Formats that use lossless compression: PNG, TIFF, WebP (lossless mode), GIF

The advantage: perfect quality. The disadvantage: files are much larger than lossy alternatives.

Lossy Compression: Controlled Quality Reduction

Lossy compression analyzes your image and identifies information your eyes are unlikely to notice. It then removes that information to reduce the file size. The more aggressively it compresses, the more data it removes, and the smaller (but lower quality) the file becomes.

Formats that use lossy compression: JPG, WebP (lossy mode), AVIF

The advantage: dramatically smaller files. A 10MB lossless image might compress to 500KB with lossy compression. The disadvantage: some quality is permanently lost.

How to Choose Between Lossy and Lossless

The decision is straightforward:

  • Use lossy for photos, web images, and social media. The quality loss at settings of 80+ is invisible, and the file size savings are 80-90%.
  • Use lossless for screenshots, text images, logos, and master copies. These image types show lossy compression artifacts visibly, and you need exact pixel accuracy.

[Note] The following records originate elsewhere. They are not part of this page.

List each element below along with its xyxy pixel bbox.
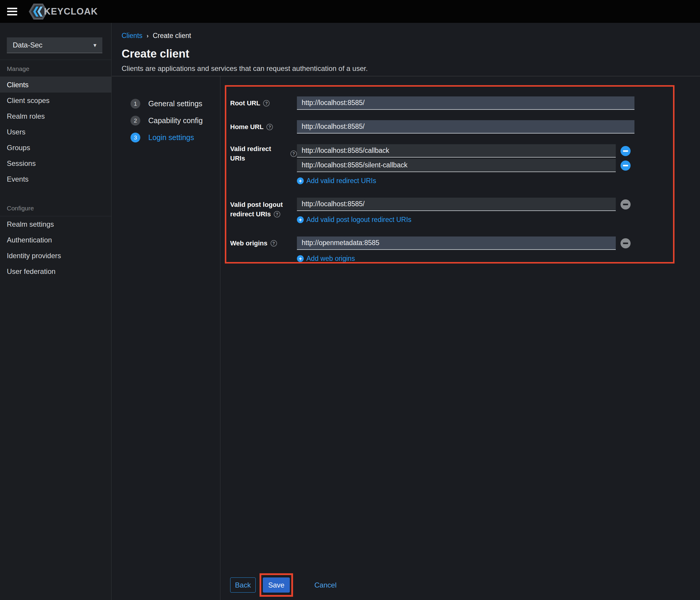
wizard-step-login-settings[interactable]: 3 Login settings [130,129,220,146]
nav-section-title-configure: Configure [0,199,111,216]
help-icon[interactable]: ? [291,150,297,157]
root-url-label: Root URL [230,98,260,108]
breadcrumb-chevron-icon: › [147,32,149,39]
realm-selector-value: Data-Sec [13,41,43,49]
remove-post-logout-uri-icon[interactable] [621,199,631,210]
help-icon[interactable]: ? [274,211,280,217]
step-label: Login settings [148,133,194,142]
sidebar-item-users[interactable]: Users [0,124,111,140]
root-url-row: Root URL ? http://localhost:8585/ [230,96,700,110]
nav-section-title-manage: Manage [0,60,111,76]
remove-redirect-uri-icon[interactable] [621,161,631,171]
valid-redirect-uris-label: Valid redirect URIs [230,144,288,163]
add-post-logout-redirect-uris-link[interactable]: + Add valid post logout redirect URIs [297,216,411,224]
home-url-input[interactable]: http://localhost:8585/ [297,120,634,134]
home-url-label: Home URL [230,122,264,132]
chevron-down-icon: ▾ [94,42,96,49]
step-label: General settings [148,99,202,108]
post-logout-label-line1: Valid post logout [230,200,297,210]
add-link-label: Add valid post logout redirect URIs [306,216,411,224]
sidebar-item-sessions[interactable]: Sessions [0,155,111,171]
sidebar-item-authentication[interactable]: Authentication [0,232,111,248]
page-title: Create client [122,47,700,60]
web-origins-label: Web origins [230,239,268,248]
sidebar-item-events[interactable]: Events [0,171,111,187]
nav-list-manage: Clients Client scopes Realm roles Users … [0,77,111,187]
sidebar-item-client-scopes[interactable]: Client scopes [0,93,111,108]
plus-circle-icon: + [297,255,304,262]
add-link-label: Add valid redirect URIs [306,177,376,185]
sidebar-item-user-federation[interactable]: User federation [0,264,111,279]
remove-redirect-uri-icon[interactable] [621,146,631,156]
sidebar-item-realm-roles[interactable]: Realm roles [0,108,111,124]
sidebar-item-realm-settings[interactable]: Realm settings [0,216,111,232]
create-client-wizard: 1 General settings 2 Capability config 3… [112,76,700,600]
help-icon[interactable]: ? [271,240,277,246]
nav-list-configure: Realm settings Authentication Identity p… [0,216,111,279]
step-label: Capability config [148,116,203,125]
step-number-badge: 1 [130,99,140,109]
page-subtitle: Clients are applications and services th… [122,64,700,73]
valid-redirect-uris-row: Valid redirect URIs ? http://localhost:8… [230,144,700,185]
wizard-footer: Back Save Cancel [230,573,336,597]
breadcrumb-clients-link[interactable]: Clients [122,32,142,40]
remove-web-origin-icon[interactable] [621,238,631,248]
home-url-row: Home URL ? http://localhost:8585/ [230,120,700,134]
sidebar-nav: Data-Sec ▾ Manage Clients Client scopes … [0,23,111,600]
page-header: Clients › Create client Create client Cl… [112,23,700,76]
wizard-steps-nav: 1 General settings 2 Capability config 3… [112,76,220,600]
valid-redirect-uri-input-2[interactable]: http://localhost:8585/silent-callback [297,159,616,172]
plus-circle-icon: + [297,177,304,184]
main-content: Clients › Create client Create client Cl… [112,23,700,600]
add-link-label: Add web origins [306,255,355,263]
post-logout-label-line2: redirect URIs [230,210,271,219]
wizard-step-capability-config[interactable]: 2 Capability config [130,112,220,129]
valid-post-logout-redirect-uris-row: Valid post logout redirect URIs ? http:/… [230,198,700,224]
save-annotation-highlight: Save [259,573,293,597]
breadcrumb: Clients › Create client [122,32,700,40]
keycloak-logo-text: KEYCLOAK [44,6,98,17]
top-bar: KEYCLOAK [0,0,700,23]
save-button[interactable]: Save [263,577,290,593]
step-number-badge: 2 [130,116,140,125]
sidebar-item-groups[interactable]: Groups [0,140,111,155]
back-button[interactable]: Back [230,577,256,593]
web-origins-input[interactable]: http://openmetadata:8585 [297,237,616,250]
add-valid-redirect-uris-link[interactable]: + Add valid redirect URIs [297,177,376,185]
wizard-step-general-settings[interactable]: 1 General settings [130,95,220,112]
login-settings-form: Root URL ? http://localhost:8585/ Home U… [220,76,700,600]
valid-redirect-uri-input-1[interactable]: http://localhost:8585/callback [297,144,616,158]
root-url-input[interactable]: http://localhost:8585/ [297,96,634,110]
help-icon[interactable]: ? [263,100,270,106]
realm-selector[interactable]: Data-Sec ▾ [7,38,102,53]
add-web-origins-link[interactable]: + Add web origins [297,255,355,263]
hamburger-menu-icon[interactable] [7,8,17,16]
plus-circle-icon: + [297,216,304,223]
sidebar-item-clients[interactable]: Clients [0,77,111,93]
web-origins-row: Web origins ? http://openmetadata:8585 +… [230,237,700,263]
sidebar-item-identity-providers[interactable]: Identity providers [0,248,111,264]
post-logout-redirect-uri-input[interactable]: http://localhost:8585/ [297,198,616,211]
keycloak-logo: KEYCLOAK [28,3,98,20]
step-number-badge: 3 [130,133,140,142]
help-icon[interactable]: ? [266,124,273,130]
breadcrumb-current: Create client [153,32,191,40]
cancel-button[interactable]: Cancel [315,581,336,589]
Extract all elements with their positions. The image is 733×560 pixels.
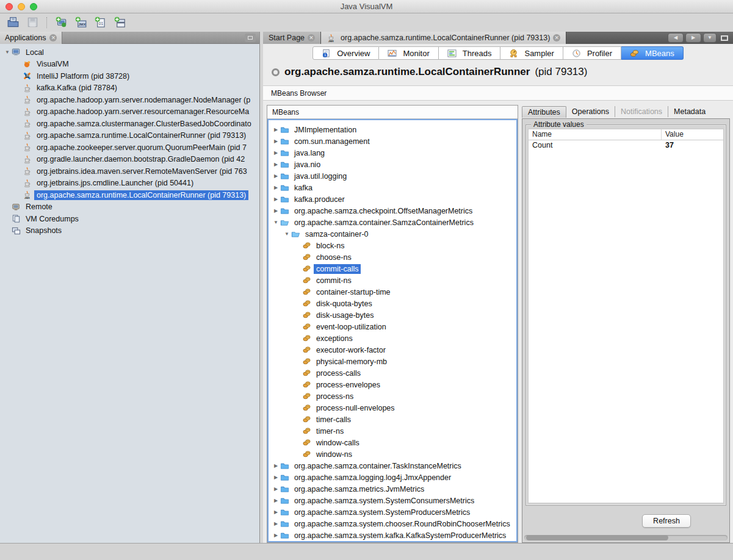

The image compressor handles both types. JPG and WebP output uses lossy compression with a quality slider. PNG output uses lossless compression.

The Quality Setting Explained

When you see a "quality" setting (1-100) on a lossy format, it controls how aggressively data is removed:

  • 90-100: Minimal data removal. Large files. Barely distinguishable from lossless.
  • 80-89: The sweet spot. Significant size reduction. Invisible quality loss on screen.
  • 60-79: Aggressive compression. Some softness visible in detailed areas.
  • Below 60: Heavy artifacts. Only use for tiny thumbnails where quality is not important.

A Common Mistake: Re-compressing Lossy Files

Each time you open a JPG, edit it, and save it again as JPG, another round of lossy compression is applied. After several rounds, quality degrades noticeably. This is called "generation loss."

To avoid this: keep your original files in lossless format (PNG or TIFF). Only convert to lossy (JPG, WebP) as the final step before sharing or publishing. If you convert between lossy formats (like PNG to JPG), only do it once.